La parola è scarna, iterativa, minimalista, visionaria, quasi mistica. I personaggi sono nel tempo e fuori del tempo. Non hanno un nome, non importa chi siano. Sono e basta. Si arrovellano, si struggono, si interrogano, sospesi in una dimensione altra. Sono visioni di una realtà crudele. Non sono eroi. Sono solitari, narcisi, disadattati, vittime di una società che ha perso ogni collante, ogni solidarietà. Si parlano addosso, si ripetono, pirandellianamente senza capirsi mai, dando luogo a sequenze narrative di natura descrittiva, più che mirate a restituire l’azione dei caratteri in campo. Proprio in quanto sottratti alle esigenze legate all’intreccio, assumono uno spessore psicologico complesso, che si risolve in una focalizzazione introspettiva, consentendo al lettore di scendere nelle fratture della psiche.
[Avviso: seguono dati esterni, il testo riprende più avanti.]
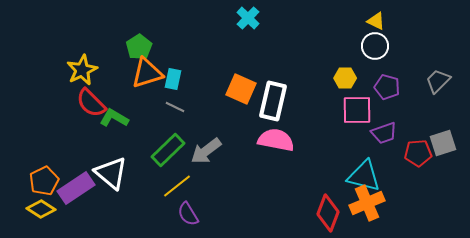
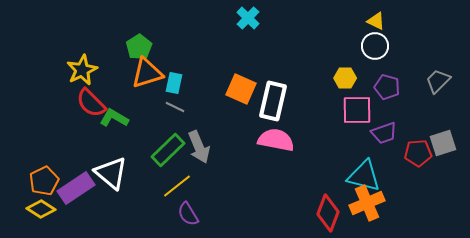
cyan rectangle: moved 1 px right, 4 px down
gray arrow: moved 7 px left, 4 px up; rotated 76 degrees counterclockwise
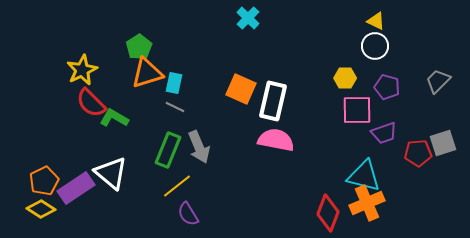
green rectangle: rotated 24 degrees counterclockwise
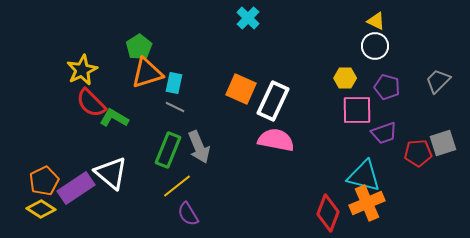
white rectangle: rotated 12 degrees clockwise
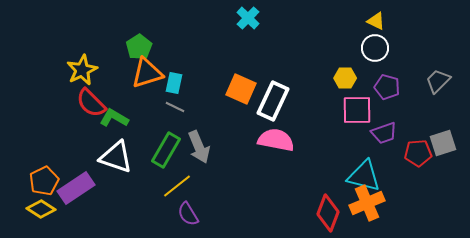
white circle: moved 2 px down
green rectangle: moved 2 px left; rotated 8 degrees clockwise
white triangle: moved 5 px right, 16 px up; rotated 21 degrees counterclockwise
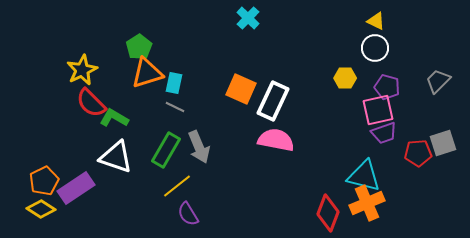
pink square: moved 21 px right; rotated 12 degrees counterclockwise
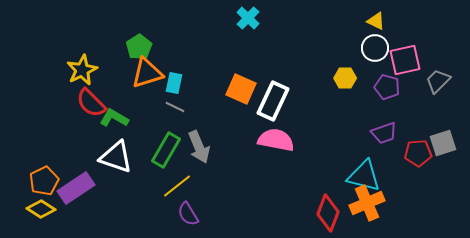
pink square: moved 27 px right, 50 px up
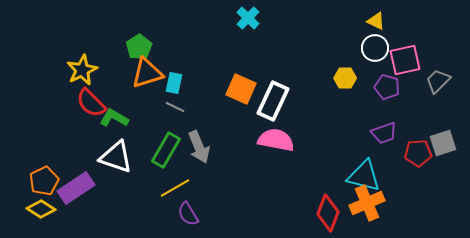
yellow line: moved 2 px left, 2 px down; rotated 8 degrees clockwise
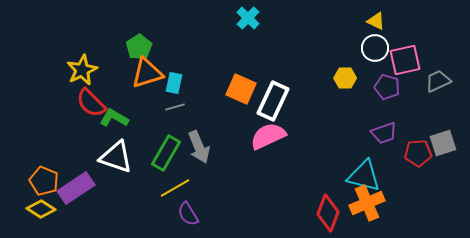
gray trapezoid: rotated 20 degrees clockwise
gray line: rotated 42 degrees counterclockwise
pink semicircle: moved 8 px left, 4 px up; rotated 36 degrees counterclockwise
green rectangle: moved 3 px down
orange pentagon: rotated 24 degrees counterclockwise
L’opera di Fosse è così vasta da attraversare quasi tutte le categorie letterarie: è autore di più di venti opere in prosa, tredici volumi di poesia, tre saggi, libri per l’infanzia e una trentina di opere teatrali ed è inoltre traduttore in norvegese. Ha scritto capolavori che rimarranno per sempre scolpiti nel tempo, come Melancholia e Settologia, il libro-mondo in sette parti, quasi un ibrido tra letteratura e teatro, dove il flusso di coscienza sgorga libero, cancellando i punti e le virgole, fuori dalle strettoie della punteggiatura e dei periodi brevi e sintetici. La preghiera-sipario, che chiude i capitoli del secondo volume sgranando il rosario, come lo scorrimento di un grande velo, fa calare l’ombra sul palcoscenico. Un’ombra fatta di “luminosa oscurità”. Perché, come scrive Fosse, “continuo così, a volte soltanto con il bianco, a volte soltanto con il nero, ma sempre con il colore a olio molto diluito, insisto fino a quando il buio comincia a brillare, dipingo nell’oscurità con il bianco o il nero e a un certo punto il buio diventa luminoso, sì sempre, sì, sì prima o poi il buio comincia a splendere”. Allo stesso modo il suo teatro si fa rappresentazione dell’inenarrabile, ritmato da ripetizioni, pause e silenzi, in equilibrio tra realismo psicologico e assurdismo tali da renderlo il più importante fenomeno della drammaturgia norvegese dopo Ibsen

Dentro la scrittura, dice il premio Nobel, si smuove ogni certezza, vacilla ogni sicumera, anche il più sereno ateismo rischia di cedere. La scrittura diviene allora un esercizio religioso, una visione mistica. Allena a uno stupore inesauribile, e incoraggia a edificare un mondo. Un’opera che sia un mondo (“il romanzo stesso dev’essere un mondo”): musica, pittura e luce: polifonia, pluralità, più che trama.
Il New York Times ha definito Fosse “uno di quegli scrittori che ti senti in colpa di non avere ancora letto”. Per quella sua capacità di afferrare l’ineffabile, di dire ciò che è indicibile. Un po’ come fa la poesia o la religione. Non è una casualità. Nel 2012 infatti si è convertito al cattolicesimo: “Sento che nella mia scrittura – ha detto in un’intervista al New Yorker – c’è una sorta di riconciliazione. O, per usare una parola cattolica o cristiana, di pace”.